I talked with my co-worker Steve Lundeberg, and what chaps him are 1, actors who play two different characters on the same show, and 2, screwing up the show’s time line. Both instances, he said come from MASH. The first involved Harry Morgan, who played Maj. Gen. Bartford Hamilton Steele in 1974, then returned as Col. Sherman T. Potter the following season. The other involved the 1951 pennant race between the Giants and Dodgers (”The Giants win the pennant! The Giants win the pennant!) The race, he said, was out of synch with other events in that time period.

My irritants are less scholarly.

One is sparks flying off of vehicles when being shot at by the bad guys. I mean, showers of sparks, like they were shooting flint bullets. I know sparks are possible when hitting metal, but hardly in the volume some shows depict. I guess they want to show where the bullets are hitting near the good guys for dramatic effect, and for that reason I get it. But then there are no holes where at least a couple of bullets wold have penetrated. Kudos to “Burn Notice” which showed in a preview recently three shots leaving the tell-tale hole with paint blasted away in the hood of a car.

Worst offender: Numb3rs on CBS — This show has more sparks than a fireworks display.

Another is backwards fire. This effect shows up in both shows and commercials, where a warm, crackling fire is shown and the flames are flickering in reverse. Why? This one escapes me. Isn’t fire forward better than fire backward? I looked this effect up on Google, but got little information, other than to use it for safety reasons in large special effects. But a little fire in the fireplace? I don’t get it.

Worst offender: None specifically comes to mind, but you see it here and there.

Another effect is what I call the Poorly-Executed Empty-Vessel Trick, or, “Can’t you put something in that cup to make it look like you’re really drinking?” When someone is handed a cup, say, with coffee in it, it’s obvious they aren’t drinking anything, for two reasons.

1. Containers with liquid in them have a certain heft that’s hard to fake with an empty cup. Same goes for barrels, buckets, what-have-you. I guess if you had to do take after take of drinking the same thing you’d get sick of whatever it was. And heavy buckets might hurt someone, so I get it. But a simple fix for the coffee cup thing would be to make the cups heavy, like they had something in them.

2. The first sip is too deep. They take a swig of coffee like the cup is cold and half full, when we know baristas heat that stuff up to 900 degrees and fill it to the rim. In reality, actors would be screaming in pain, spewing molten java all over the place.

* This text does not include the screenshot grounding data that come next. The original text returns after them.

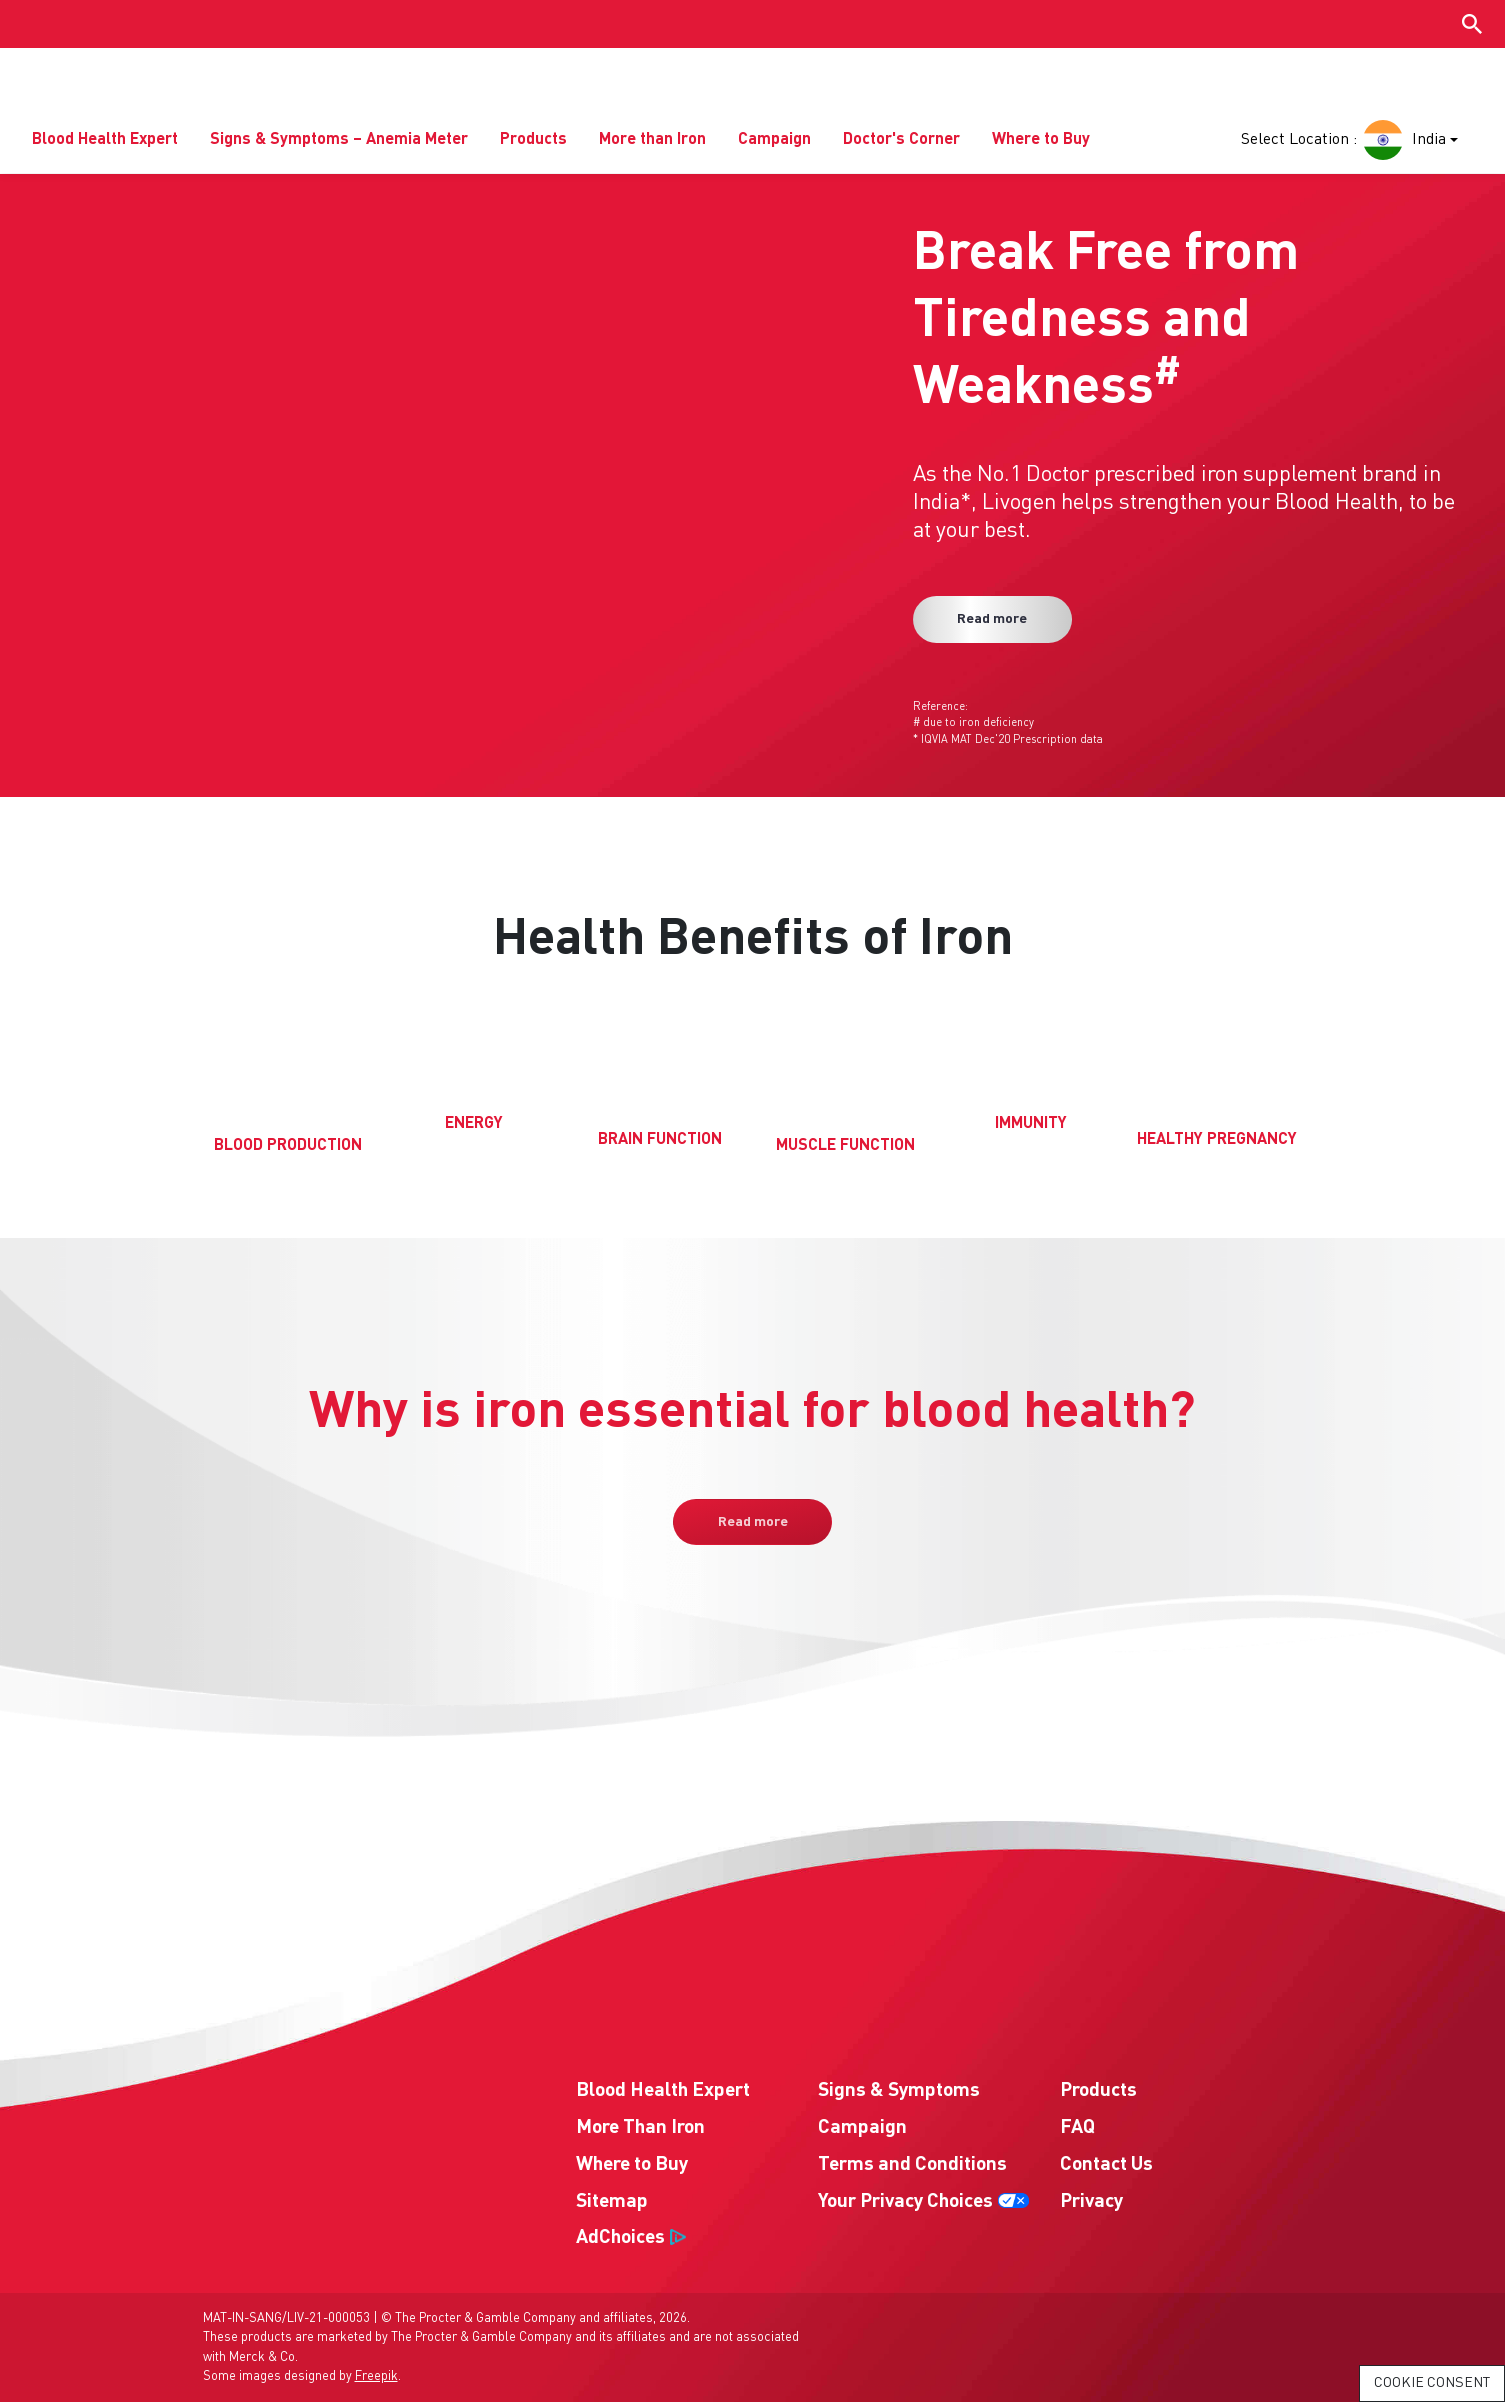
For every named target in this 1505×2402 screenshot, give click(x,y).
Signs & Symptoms (899, 2092)
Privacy (1091, 2202)
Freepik (376, 2376)
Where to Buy (1041, 141)
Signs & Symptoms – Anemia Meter (339, 141)
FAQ (1077, 2129)
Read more (994, 620)
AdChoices (620, 2239)
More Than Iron (640, 2129)
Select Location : (1299, 141)
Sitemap (612, 2202)
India (1402, 141)
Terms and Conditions (912, 2165)
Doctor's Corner (901, 141)
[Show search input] (1472, 24)
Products (533, 141)
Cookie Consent (1432, 2383)
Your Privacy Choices (905, 2202)
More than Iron (652, 141)
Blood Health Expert (105, 141)
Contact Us (1106, 2165)
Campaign (774, 141)
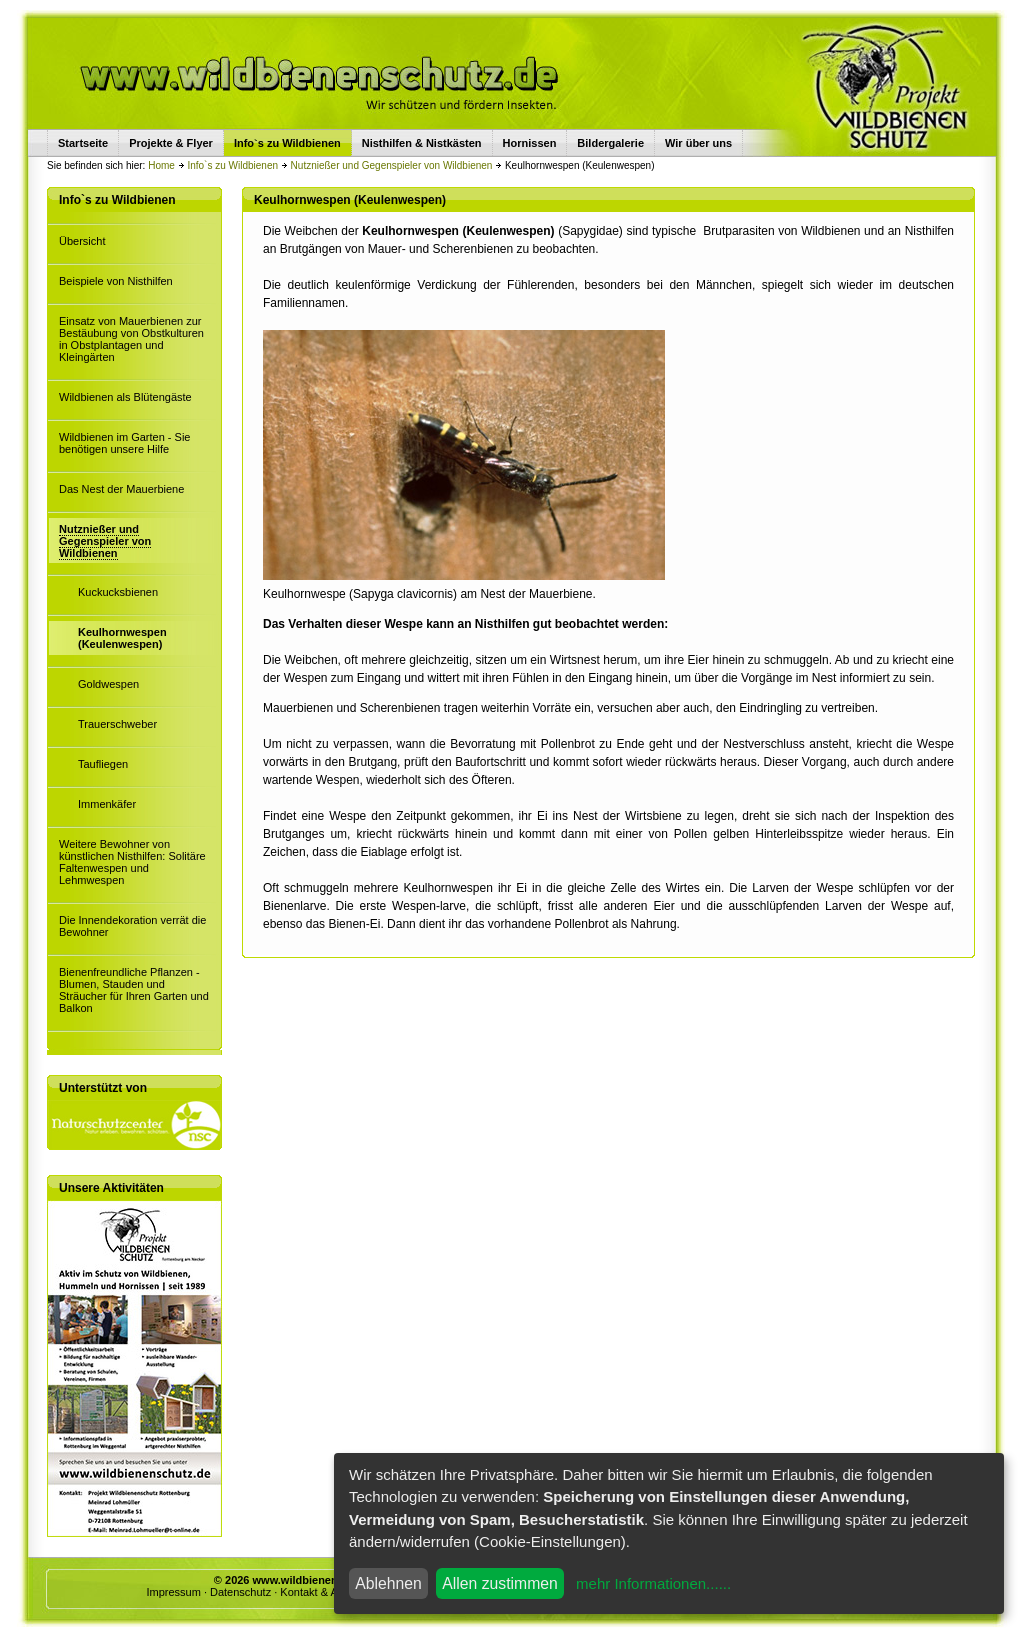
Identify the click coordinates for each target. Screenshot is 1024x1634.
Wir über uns (698, 143)
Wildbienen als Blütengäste (125, 397)
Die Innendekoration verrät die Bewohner (132, 926)
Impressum (173, 1592)
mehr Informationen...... (653, 1583)
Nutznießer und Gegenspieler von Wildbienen (392, 165)
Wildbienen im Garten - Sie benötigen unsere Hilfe (124, 443)
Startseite (83, 143)
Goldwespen (108, 684)
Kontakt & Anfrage (324, 1592)
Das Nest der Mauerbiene (121, 489)
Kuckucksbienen (118, 592)
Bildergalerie (610, 143)
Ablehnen (388, 1583)
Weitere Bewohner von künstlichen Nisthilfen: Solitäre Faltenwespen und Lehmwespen (132, 862)
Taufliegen (103, 764)
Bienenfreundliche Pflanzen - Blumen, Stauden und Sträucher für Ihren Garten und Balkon (134, 990)
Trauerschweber (117, 724)
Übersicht (82, 241)
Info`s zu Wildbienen (232, 165)
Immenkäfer (107, 804)
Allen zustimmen (500, 1583)
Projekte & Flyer (171, 143)
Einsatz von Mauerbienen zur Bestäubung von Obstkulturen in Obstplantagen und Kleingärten (131, 339)
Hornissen (530, 143)
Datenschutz (240, 1592)
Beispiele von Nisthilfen (116, 281)
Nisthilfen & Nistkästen (422, 143)
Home (161, 165)
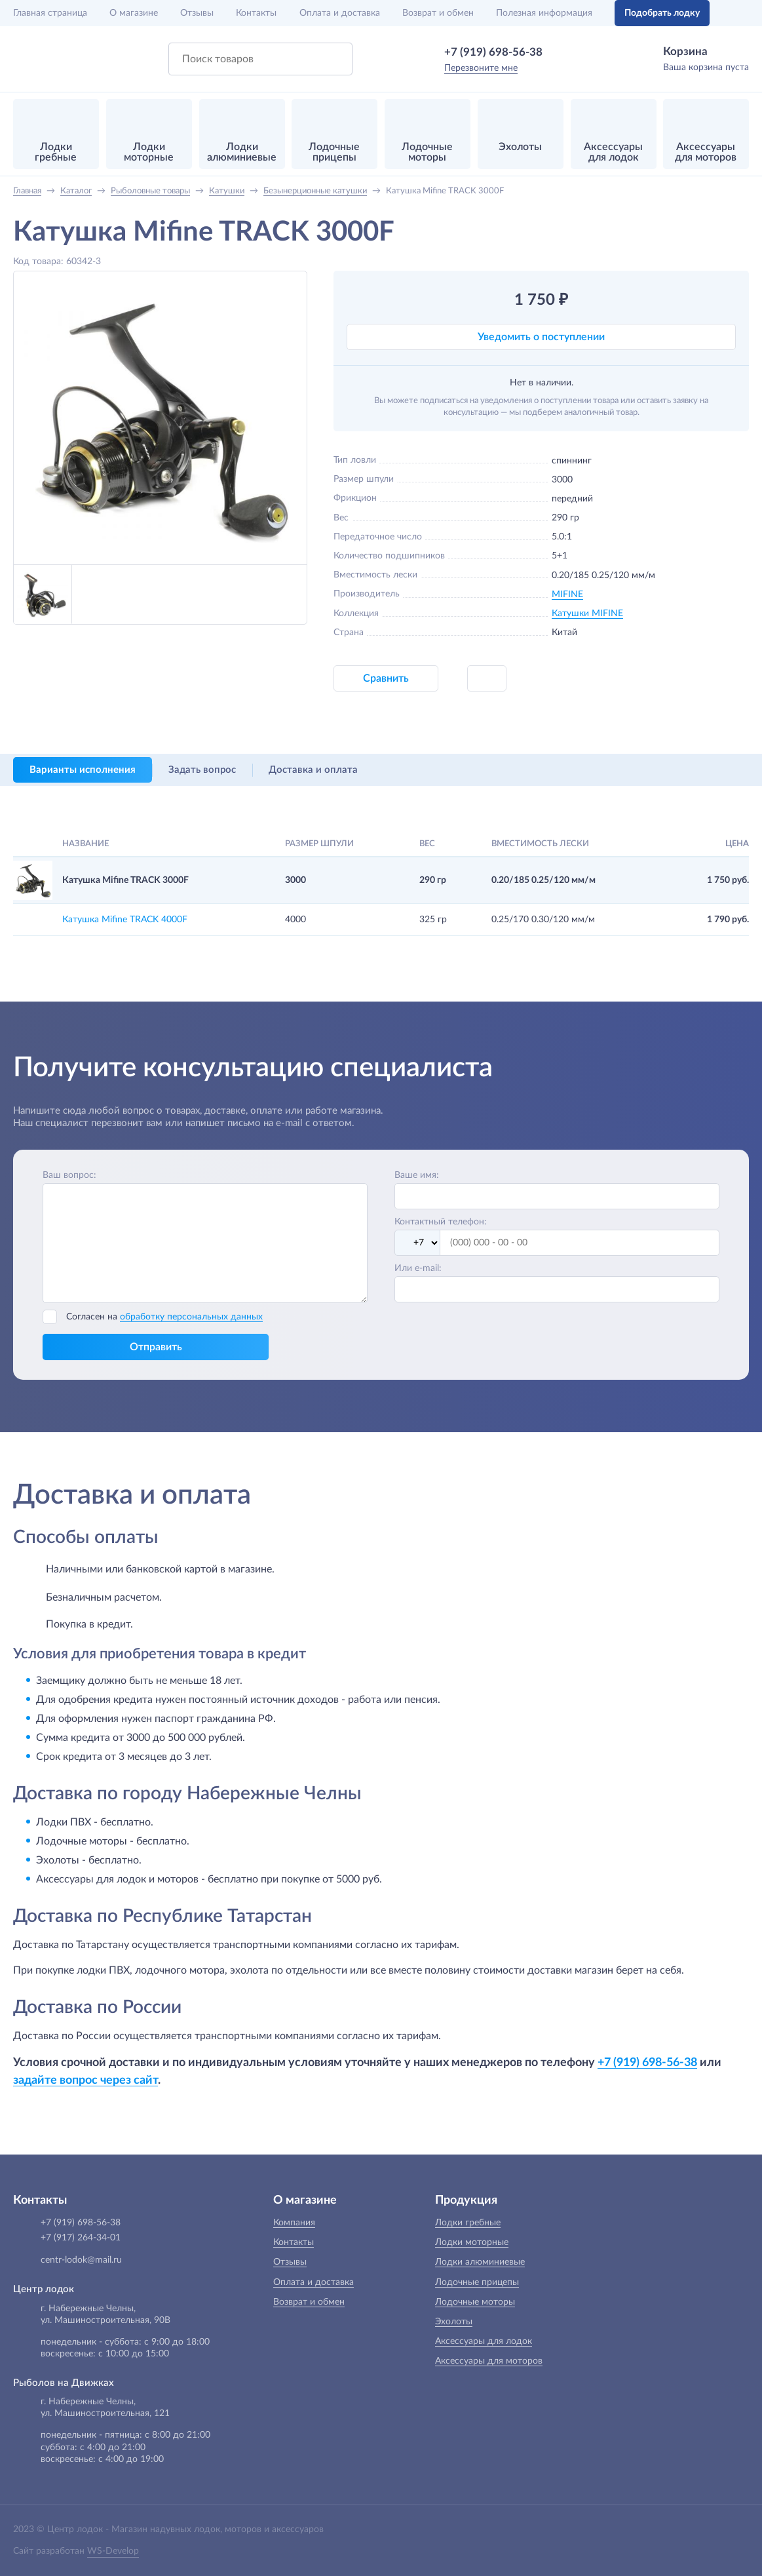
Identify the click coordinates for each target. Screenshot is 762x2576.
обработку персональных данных (191, 1316)
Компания (294, 2222)
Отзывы (197, 13)
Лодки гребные (468, 2222)
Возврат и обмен (438, 13)
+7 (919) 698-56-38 (493, 52)
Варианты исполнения (82, 770)
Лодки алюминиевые (480, 2262)
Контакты (256, 13)
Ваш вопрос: (69, 1175)
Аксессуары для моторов (489, 2361)
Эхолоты (453, 2321)
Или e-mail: (418, 1268)
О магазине (133, 13)
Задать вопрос (202, 770)
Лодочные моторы (475, 2302)
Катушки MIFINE (587, 613)
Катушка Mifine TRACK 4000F (124, 919)
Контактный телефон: (440, 1221)
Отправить (156, 1347)
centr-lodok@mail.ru (81, 2260)
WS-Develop (113, 2551)
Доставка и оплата (313, 770)
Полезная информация (544, 13)
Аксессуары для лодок (483, 2341)
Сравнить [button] (386, 678)
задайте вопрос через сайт (85, 2080)
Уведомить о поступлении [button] (541, 337)
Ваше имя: (416, 1175)
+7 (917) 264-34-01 (81, 2237)
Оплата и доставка (339, 13)
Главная (50, 13)
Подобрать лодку (662, 13)
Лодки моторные (471, 2242)
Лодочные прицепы (477, 2282)
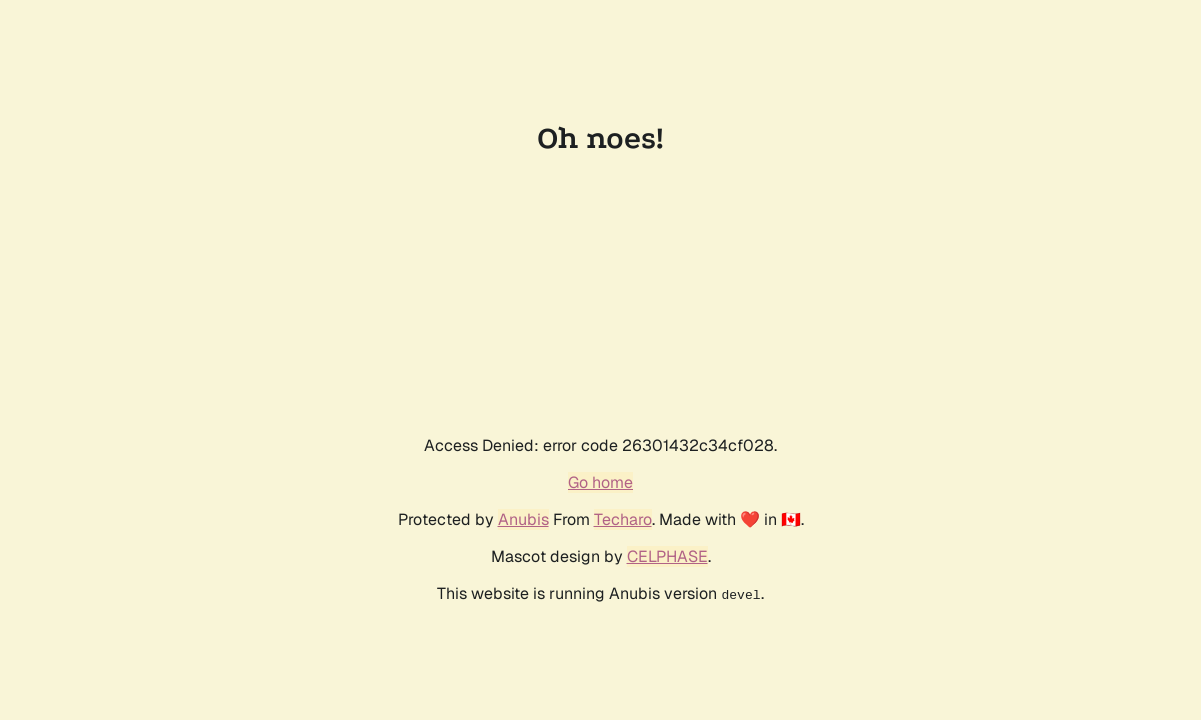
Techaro (623, 519)
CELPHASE (667, 556)
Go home (600, 482)
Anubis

Worst offender: NCIS — I like this show, but the way the actors hoist their cups around you’d think earth had 1/3 the gravity.

Another stupid effect is the Slurpy Straw Trick, where someone is given a full cup of pop, which they whip around like it was empty, of course, and then drinks from the straw, to which a noise is added to let you know, “Hey, she’s drinking.” But the sound is the sound you get when you hit the bottom of the drink. Suggestion: Leave out the noise. We get it. They’re drinking. No sound effect needed, at least not the one currently in use.

Worst offender: Again, NCIS: The lab tech Abby gets a huge pop at least once an episode. I guess the spurpy noise makes sense, since it’s obvious the cups areĀ  — you guessed it — empty anyway.